=== GOAL OF THE EXERCISE ===
Run through the data and copy out every line that mentions the word "website".

== THE DATA

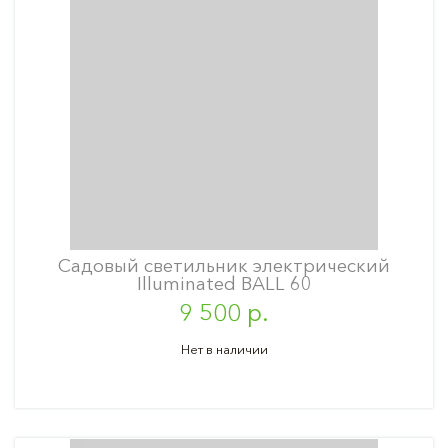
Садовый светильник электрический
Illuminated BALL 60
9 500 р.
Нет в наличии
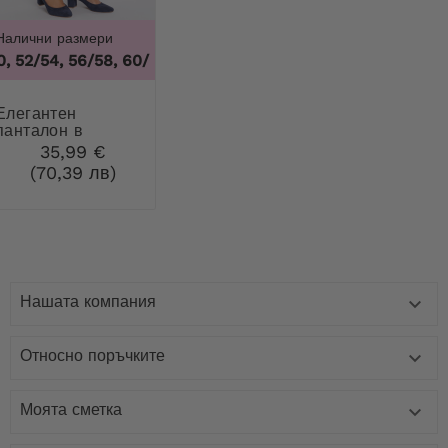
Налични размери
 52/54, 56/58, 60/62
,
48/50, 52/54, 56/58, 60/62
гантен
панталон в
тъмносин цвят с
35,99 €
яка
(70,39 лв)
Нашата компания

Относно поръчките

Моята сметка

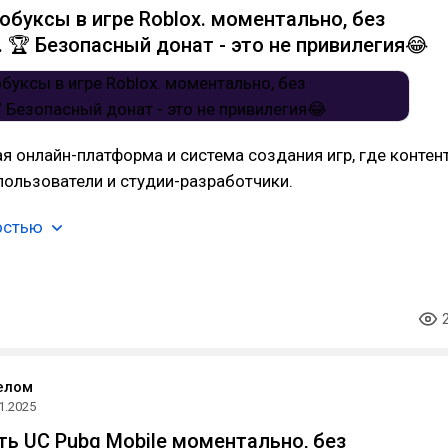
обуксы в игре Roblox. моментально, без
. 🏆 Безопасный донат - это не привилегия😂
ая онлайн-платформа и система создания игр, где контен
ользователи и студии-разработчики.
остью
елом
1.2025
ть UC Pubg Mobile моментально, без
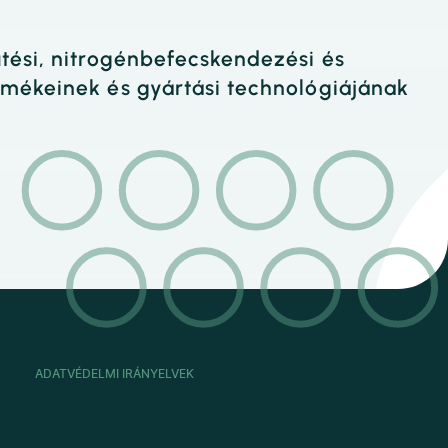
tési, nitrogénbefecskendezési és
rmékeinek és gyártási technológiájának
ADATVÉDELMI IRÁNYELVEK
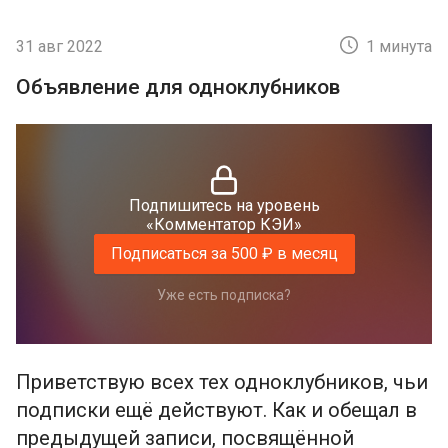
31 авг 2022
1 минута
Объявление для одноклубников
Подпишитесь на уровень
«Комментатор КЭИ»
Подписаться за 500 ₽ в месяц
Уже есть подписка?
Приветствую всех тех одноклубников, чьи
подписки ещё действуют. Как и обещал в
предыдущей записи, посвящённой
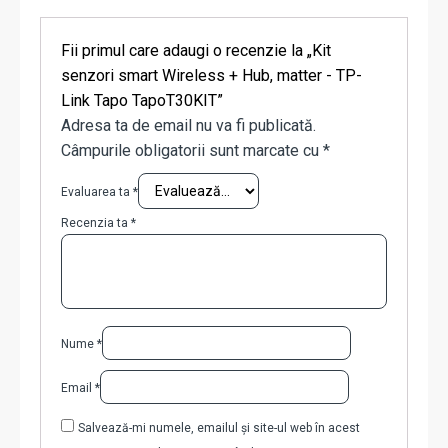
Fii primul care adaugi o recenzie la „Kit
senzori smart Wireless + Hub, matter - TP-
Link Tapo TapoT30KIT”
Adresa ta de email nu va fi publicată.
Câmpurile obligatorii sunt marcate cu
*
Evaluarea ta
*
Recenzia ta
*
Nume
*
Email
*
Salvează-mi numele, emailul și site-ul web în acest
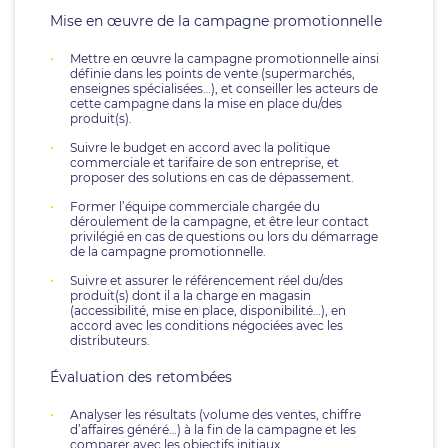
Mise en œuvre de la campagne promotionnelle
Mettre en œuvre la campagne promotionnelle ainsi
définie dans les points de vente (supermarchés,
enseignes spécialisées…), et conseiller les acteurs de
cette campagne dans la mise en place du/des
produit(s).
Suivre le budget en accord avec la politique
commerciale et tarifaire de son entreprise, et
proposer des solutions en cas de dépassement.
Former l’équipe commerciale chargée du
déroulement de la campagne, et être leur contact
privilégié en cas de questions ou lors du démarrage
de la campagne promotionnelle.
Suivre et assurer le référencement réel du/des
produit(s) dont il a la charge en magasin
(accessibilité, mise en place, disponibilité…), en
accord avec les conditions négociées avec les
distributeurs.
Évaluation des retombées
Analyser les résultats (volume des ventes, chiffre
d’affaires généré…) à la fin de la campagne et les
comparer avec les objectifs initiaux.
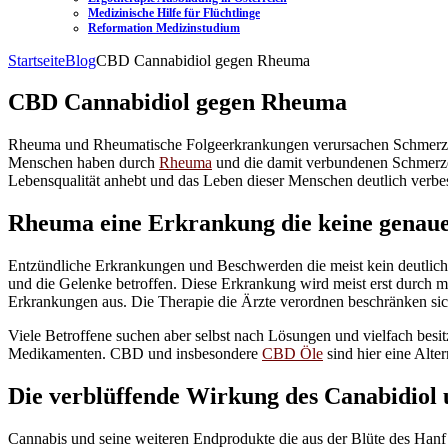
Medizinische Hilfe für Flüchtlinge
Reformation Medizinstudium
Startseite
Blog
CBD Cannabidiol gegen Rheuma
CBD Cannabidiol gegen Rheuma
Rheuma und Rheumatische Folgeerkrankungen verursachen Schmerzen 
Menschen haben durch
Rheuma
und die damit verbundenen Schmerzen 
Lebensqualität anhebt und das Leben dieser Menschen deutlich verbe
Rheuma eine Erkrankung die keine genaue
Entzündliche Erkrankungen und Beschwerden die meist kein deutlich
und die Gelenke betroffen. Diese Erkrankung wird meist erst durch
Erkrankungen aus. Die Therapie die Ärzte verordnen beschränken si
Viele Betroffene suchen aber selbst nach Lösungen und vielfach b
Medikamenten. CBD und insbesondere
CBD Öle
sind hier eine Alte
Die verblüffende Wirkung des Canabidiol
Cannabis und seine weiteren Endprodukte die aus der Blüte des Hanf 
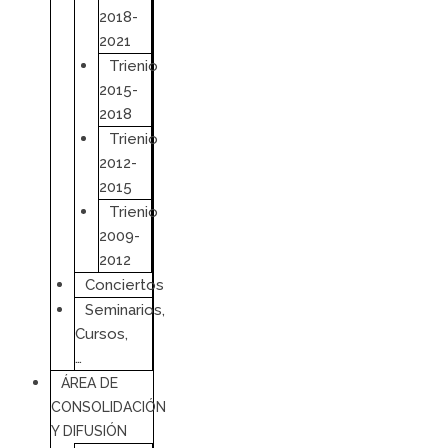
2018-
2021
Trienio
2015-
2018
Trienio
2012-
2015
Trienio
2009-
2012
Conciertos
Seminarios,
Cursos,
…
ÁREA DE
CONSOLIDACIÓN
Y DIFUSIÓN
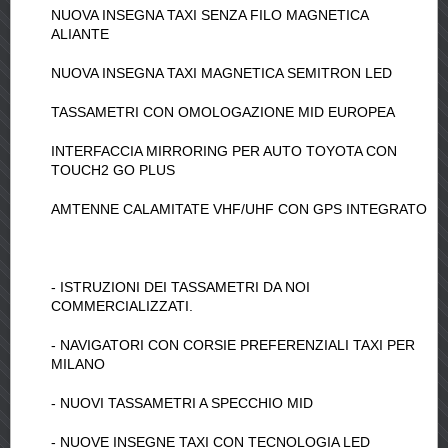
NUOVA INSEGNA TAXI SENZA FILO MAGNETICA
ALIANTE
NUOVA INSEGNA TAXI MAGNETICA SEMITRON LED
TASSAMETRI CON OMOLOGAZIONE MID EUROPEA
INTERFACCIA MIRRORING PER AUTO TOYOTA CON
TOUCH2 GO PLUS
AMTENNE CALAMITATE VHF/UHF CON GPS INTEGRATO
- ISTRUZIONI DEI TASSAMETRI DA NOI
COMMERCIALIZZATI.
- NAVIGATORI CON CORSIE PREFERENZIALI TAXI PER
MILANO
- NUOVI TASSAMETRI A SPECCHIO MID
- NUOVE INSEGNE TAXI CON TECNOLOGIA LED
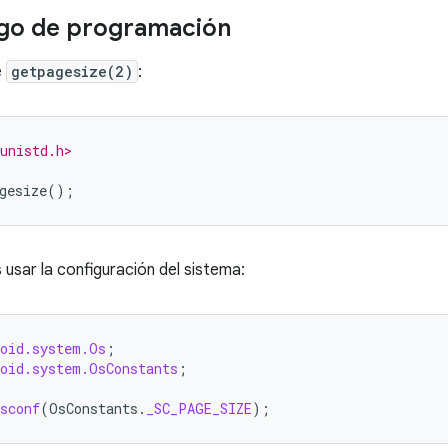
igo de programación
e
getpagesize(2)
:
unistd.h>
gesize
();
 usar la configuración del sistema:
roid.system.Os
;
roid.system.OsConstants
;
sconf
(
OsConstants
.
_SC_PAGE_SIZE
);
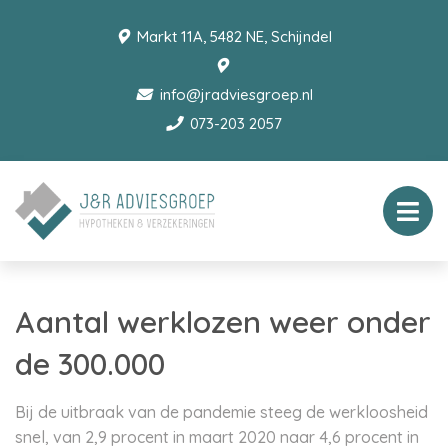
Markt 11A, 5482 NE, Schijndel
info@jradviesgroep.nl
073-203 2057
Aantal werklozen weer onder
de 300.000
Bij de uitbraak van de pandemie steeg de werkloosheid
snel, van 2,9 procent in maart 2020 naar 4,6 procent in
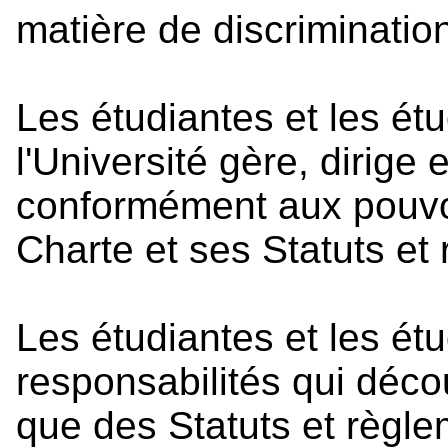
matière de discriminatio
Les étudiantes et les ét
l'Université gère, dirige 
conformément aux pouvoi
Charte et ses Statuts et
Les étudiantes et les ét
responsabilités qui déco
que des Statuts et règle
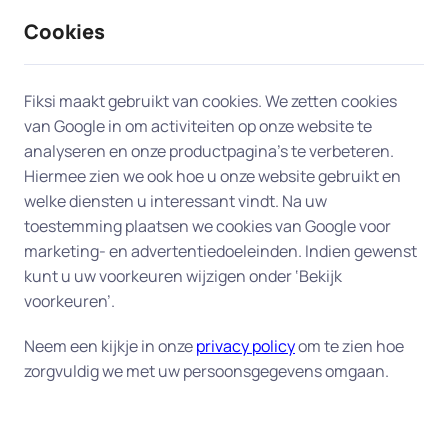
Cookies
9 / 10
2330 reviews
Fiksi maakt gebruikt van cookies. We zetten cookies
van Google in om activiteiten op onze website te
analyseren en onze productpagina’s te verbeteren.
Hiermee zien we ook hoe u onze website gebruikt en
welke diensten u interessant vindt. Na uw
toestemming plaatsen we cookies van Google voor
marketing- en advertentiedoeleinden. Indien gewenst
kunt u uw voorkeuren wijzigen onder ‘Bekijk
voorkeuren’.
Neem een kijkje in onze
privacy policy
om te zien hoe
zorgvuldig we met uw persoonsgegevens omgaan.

====

=== WRITTEN RESPONSE ===
van Google in om activiteiten op onze website te
Hiermee zien we ook hoe u onze website gebruikt en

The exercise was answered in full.